# Black Cloud Over WKC 2012 Dog Show



## ClaireVoyant (Jan 26, 2012)

Those pesky shelter dog commercials by Pedigree have to go . . .so says Westminister Kennel Club Dog Show organizers. Pedigree got the boot as Purina received the red carpet treatment. LOL, always a drama

On a side note . . .I found myself having to defend my use of Orijen Dog Food last night every time a Purina Pro commercial came on stating every Best In Show winner for the past five years, eats Purina Pro 

http://news.yahoo.com/westminster-kennel-club-dog-show-dissing-shelter-dogs-232558727.html


----------



## krandall (Jun 11, 2009)

I don't feed ANY of the dog foods that are advertising at Westminster, so I'm not sure I care that much. Frei could have been more diplomatic, but the press has a way of bringing out the worst in people. And while the Proplan commercials have had some purebreds in them, they've also had a good share of mongrels too. So it's not like they are suggesting that you HAVE to have a purebred.
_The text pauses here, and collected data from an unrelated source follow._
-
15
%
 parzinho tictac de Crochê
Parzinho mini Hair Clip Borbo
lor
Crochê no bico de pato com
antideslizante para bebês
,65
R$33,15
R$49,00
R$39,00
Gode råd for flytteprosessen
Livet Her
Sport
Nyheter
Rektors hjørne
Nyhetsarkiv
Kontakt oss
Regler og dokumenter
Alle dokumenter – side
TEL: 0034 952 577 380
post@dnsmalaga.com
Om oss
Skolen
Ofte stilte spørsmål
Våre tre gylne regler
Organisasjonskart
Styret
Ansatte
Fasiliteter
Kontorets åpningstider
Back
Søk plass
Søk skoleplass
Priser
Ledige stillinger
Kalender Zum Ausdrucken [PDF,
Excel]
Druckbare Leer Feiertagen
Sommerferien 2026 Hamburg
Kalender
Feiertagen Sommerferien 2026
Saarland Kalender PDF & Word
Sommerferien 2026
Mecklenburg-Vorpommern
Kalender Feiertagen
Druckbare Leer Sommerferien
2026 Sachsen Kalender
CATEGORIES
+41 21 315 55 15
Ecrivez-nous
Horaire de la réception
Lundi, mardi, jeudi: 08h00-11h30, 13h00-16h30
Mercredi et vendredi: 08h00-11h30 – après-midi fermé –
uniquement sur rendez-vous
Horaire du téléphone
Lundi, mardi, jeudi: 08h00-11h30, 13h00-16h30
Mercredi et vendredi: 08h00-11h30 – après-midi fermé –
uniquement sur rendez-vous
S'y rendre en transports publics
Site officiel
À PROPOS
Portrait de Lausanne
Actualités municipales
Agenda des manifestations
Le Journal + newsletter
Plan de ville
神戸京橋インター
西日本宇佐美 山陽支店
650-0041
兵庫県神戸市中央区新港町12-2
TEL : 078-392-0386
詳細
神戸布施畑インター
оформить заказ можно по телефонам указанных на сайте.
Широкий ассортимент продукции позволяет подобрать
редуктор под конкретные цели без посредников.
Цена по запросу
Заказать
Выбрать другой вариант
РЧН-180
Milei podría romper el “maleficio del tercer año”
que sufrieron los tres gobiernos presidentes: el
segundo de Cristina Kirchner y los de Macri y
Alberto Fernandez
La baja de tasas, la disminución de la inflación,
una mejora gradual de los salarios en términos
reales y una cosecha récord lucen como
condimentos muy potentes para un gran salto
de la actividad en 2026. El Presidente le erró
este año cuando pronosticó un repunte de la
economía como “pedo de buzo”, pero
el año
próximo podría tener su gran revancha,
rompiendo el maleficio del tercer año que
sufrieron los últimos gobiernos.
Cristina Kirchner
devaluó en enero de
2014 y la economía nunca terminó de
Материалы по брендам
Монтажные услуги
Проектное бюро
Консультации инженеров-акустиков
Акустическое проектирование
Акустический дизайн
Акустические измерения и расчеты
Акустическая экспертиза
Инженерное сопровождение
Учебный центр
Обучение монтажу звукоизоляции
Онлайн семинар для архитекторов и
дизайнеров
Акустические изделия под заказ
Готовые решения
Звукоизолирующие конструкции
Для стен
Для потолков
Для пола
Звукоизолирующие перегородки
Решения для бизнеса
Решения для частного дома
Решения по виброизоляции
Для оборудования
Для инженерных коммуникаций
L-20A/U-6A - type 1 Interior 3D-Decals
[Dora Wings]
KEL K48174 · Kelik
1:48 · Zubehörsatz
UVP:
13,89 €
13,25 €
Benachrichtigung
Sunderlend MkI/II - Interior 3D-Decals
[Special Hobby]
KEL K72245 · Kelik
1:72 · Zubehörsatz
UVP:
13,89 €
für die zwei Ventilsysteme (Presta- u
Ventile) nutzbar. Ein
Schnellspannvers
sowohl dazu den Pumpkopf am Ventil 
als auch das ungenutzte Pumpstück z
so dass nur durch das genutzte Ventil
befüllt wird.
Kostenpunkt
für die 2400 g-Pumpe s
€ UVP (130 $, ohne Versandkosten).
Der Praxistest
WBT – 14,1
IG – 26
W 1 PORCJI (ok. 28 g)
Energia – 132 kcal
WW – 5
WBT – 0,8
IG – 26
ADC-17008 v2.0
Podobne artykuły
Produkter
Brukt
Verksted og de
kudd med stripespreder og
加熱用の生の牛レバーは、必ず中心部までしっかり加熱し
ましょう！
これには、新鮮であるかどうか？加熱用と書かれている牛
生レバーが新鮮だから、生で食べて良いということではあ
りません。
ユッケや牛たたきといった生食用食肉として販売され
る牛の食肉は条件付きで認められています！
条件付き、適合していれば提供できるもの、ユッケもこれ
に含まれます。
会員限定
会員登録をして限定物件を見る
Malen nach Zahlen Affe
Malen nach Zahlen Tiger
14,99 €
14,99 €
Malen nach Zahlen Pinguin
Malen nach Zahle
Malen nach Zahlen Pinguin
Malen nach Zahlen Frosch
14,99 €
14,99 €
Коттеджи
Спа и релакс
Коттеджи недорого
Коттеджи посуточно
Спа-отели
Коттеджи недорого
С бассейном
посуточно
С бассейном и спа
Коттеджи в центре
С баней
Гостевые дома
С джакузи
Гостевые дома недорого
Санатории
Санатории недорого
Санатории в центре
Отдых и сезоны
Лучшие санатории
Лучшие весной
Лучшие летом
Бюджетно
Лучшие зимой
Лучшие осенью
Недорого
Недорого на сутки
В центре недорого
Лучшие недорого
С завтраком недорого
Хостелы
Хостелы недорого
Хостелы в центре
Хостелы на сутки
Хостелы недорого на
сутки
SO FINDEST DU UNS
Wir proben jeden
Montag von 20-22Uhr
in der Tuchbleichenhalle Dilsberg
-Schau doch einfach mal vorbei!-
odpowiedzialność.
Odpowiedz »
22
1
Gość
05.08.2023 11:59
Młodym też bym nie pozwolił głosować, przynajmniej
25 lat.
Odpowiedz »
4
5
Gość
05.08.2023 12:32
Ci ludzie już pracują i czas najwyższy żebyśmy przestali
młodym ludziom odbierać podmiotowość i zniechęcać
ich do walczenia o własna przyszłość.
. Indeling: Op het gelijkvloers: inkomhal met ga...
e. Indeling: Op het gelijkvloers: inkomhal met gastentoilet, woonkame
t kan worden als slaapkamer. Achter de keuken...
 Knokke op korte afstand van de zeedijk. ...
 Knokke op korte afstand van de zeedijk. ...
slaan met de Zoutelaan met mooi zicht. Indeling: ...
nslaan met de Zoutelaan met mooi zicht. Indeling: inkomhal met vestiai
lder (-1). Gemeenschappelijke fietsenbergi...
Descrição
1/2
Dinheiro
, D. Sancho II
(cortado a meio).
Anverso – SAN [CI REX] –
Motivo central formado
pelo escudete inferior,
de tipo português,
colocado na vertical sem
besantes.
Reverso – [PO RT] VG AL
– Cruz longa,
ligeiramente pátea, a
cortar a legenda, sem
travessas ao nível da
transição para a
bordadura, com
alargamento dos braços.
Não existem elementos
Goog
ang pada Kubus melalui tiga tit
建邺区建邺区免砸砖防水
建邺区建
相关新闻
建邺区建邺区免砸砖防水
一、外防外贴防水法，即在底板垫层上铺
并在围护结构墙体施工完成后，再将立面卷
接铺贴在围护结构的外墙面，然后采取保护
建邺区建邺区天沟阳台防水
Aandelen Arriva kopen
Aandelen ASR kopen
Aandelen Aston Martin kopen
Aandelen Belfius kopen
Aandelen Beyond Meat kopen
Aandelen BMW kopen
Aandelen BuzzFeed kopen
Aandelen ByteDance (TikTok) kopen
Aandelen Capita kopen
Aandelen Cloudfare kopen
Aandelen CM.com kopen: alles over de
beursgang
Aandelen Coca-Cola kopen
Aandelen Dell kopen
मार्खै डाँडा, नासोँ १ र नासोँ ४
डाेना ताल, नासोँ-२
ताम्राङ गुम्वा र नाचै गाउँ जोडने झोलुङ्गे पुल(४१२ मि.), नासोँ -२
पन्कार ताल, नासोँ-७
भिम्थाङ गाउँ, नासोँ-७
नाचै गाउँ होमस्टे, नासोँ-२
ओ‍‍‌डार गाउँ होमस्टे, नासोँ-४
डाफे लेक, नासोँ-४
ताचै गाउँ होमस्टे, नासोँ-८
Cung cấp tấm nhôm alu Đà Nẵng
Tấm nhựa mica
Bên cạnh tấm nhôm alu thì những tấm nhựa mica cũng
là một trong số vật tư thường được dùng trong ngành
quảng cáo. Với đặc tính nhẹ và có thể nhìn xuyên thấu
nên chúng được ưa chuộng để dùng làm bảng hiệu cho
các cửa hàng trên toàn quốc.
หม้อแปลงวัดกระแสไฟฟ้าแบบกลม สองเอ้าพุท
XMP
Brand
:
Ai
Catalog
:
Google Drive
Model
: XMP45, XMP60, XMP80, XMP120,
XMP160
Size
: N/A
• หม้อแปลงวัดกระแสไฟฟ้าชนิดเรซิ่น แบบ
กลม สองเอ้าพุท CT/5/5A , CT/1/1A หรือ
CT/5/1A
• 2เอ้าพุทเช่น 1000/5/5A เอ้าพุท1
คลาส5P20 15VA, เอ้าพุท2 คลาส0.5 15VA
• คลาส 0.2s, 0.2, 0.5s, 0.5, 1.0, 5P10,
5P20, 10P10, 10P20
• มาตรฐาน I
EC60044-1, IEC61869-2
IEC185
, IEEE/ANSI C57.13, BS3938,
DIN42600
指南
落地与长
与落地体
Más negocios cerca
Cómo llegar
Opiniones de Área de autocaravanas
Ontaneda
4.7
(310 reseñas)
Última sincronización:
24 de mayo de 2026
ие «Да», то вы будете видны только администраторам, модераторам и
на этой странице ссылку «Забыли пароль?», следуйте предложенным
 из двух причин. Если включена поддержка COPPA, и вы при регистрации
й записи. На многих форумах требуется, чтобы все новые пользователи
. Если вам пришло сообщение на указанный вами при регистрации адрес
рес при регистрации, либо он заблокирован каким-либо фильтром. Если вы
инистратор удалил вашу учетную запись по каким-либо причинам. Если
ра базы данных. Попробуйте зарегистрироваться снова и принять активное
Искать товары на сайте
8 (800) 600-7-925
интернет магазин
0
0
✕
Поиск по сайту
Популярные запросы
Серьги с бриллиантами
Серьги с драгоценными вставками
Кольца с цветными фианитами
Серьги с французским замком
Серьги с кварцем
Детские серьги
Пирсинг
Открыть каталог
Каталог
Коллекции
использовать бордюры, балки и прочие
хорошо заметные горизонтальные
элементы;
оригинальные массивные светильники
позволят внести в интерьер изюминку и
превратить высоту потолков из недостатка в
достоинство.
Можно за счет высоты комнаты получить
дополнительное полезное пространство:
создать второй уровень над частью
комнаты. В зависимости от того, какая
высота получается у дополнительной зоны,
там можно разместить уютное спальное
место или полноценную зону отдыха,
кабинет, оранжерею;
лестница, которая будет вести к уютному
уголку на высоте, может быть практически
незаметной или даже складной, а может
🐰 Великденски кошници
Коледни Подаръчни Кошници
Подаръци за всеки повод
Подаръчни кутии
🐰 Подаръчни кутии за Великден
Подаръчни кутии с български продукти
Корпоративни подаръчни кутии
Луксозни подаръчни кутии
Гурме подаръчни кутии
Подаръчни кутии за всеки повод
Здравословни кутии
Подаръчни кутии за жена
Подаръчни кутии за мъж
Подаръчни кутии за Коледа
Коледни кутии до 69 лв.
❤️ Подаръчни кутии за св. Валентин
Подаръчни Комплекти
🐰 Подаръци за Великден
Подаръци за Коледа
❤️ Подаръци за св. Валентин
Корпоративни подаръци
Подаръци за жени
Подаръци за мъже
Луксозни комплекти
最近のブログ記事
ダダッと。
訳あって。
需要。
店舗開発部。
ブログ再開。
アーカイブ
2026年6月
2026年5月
On a more positive note, I was very happy that when the adorable Hav was strutting his stuff in the Toy group, the announcer reminded people that as a breed gets more popular, it's important to buy your dog from a good breeder!:whoo:


----------



## ClaireVoyant (Jan 26, 2012)

Unfortunately . . .i rest my TiVo to record the show on Animal Planet . . .not realizing it was switching to CNBC when the Toy Group began. Was watching on delay as my husband worked late and the Toy Group was half over when we realized and switched over. Why would they DO that??? :frusty:

So, anywho, I set the TiVo to record it again after we went to bed last night and will watch the Toy Group over again before watching the finals tonight. Would love to see how the Best in Breed competition went . . .the Havs were my main reason for tuning in LOL


----------



## Lsprick (Jul 8, 2010)

krandall said:


> I don't feed ANY of the dog foods that are advertising at Westminster, so I'm not sure I care that much. Frei could have been more diplomatic, but the press has a way of bringing out the worst in people. And while the Proplan commercials have had some purebreds in them, they've also had a good share of mongrels too. So it's not like they are suggesting that you HAVE to have a purebred.
> 
> On a more positive note, I was very happy that when the adorable Hav was strutting his stuff in the Toy group, the announcer reminded people that as a breed gets more popular, it's important to buy your dog from a good breeder!:whoo:


I noticed that comment, too, Karen! I thought the Hav shown last night had a shorter snout than I'm used to, probably because my Hav is a pet and not a show dog, lol!

Dreamer is so handsome and more like a classic Hav, in my opinion. Would have loved to have seen him again.


----------



## Becky Chittenden (Feb 4, 2009)

I think we all agree that our choice of what we feed our dogs is a personal one we make. I happen to feed Pro Plan and like how my dogs look and act. A handler friend, who is also a groomer commented recently about dogs that come in to be groomed, are in good health, even aged ones and eat low quality food. Makes you wonder, but I'm sticking with Pro Plan. BTW, Purina does alot more than sponsor Westminster and sell dog food.


----------



## ClaireVoyant (Jan 26, 2012)

Purina Pro is a respected brand . . .but the Pedigree commercials can't very well claim all the Best In Show dogs eat Pedigree and then the following year, Purina burst on the scene with, Oh no they don't, they eat Purina . Just found the whole thing a tad amusing.


----------



## krandall (Jun 11, 2009)

Becky Chittenden said:


> I think we all agree that our choice of what we feed our dogs is a personal one we make.


Hi Becky, I agree completely... Look at all the different foods used here on the Forum. If a food is well balanced and your dog is healthy and looks good on it, why mess with a good thing?


----------



## Kathie (Jul 31, 2008)

Robin, the same thing happened to me last year when I recorded it! I was so mad!


----------